Monday, March 5, 2012

FAMILY SECRETS!!

      Our very first family reunion consisted of my two older brothers and two older sisters, their kids, me, my father and his wife. We all met up at dads house. I wasnt excited about this reunion because no one in my family (except me) talks about the issues of the family. THEY ARE IN DENILE!! So they hugged and laughed, took pictures and talked as if we had been a big happy family for years.
     I sat in the corner and looked around the room at my siblings smiling and i could see was a sister who was battered by her current husband. Another sister with a bad drug habbit and my eldest brothers wife left him and the kids. The brother closest to me marries women with large families to compensate for the fact that we didnt have one and acts like life is good. But as i scan across the room even more i notice that my father is watching me watch them. As i look at him all i could see is all of the abuse he inflicted on all of us, especially his daughters and i get sick to my stomach and say my goodbyes.

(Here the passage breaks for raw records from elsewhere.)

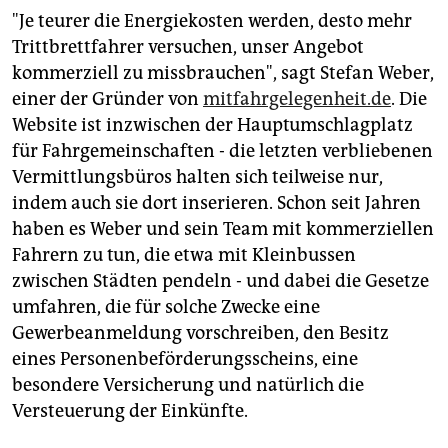
"Je teurer die Energiekosten werden, desto mehr
Trittbrettfahrer versuchen, unser Angebot
kommerziell zu missbrauchen", sagt Stefan Weber,
einer der Gründer von
mitfahrgelegenheit.de
. Die
Website ist inzwischen der Hauptumschlagplatz
für Fahrgemeinschaften - die letzten verbliebenen
Vermittlungsbüros halten sich teilweise nur,
indem auch sie dort inserieren. Schon seit Jahren
haben es Weber und sein Team mit kommerziellen
Fahrern zu tun, die etwa mit Kleinbussen
zwischen Städten pendeln - und dabei die Gesetze
umfahren, die für solche Zwecke eine
Gewerbeanmeldung vorschreiben, den Besitz
eines Personenbeförderungsscheins, eine
besondere Versicherung und natürlich die
Versteuerung der Einkünfte.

     The saddest part of all of this is that my fathers wife doesnt know he's a child molester, my brothers wife didn't know that leaving his daughters with their grandparents may not be a good idea, and my sisters never told about what dad did to them. FAMILY SECRETS are real and every family has them. Think about the things your hiding and KNOW that your family has secrets too. Its not fair to bring people into your life and you are keeping secrets. Let people chose wheather or not YOUR SECRET is something THEY WANT /CAN deal with. NO MORE SECRETS!!!!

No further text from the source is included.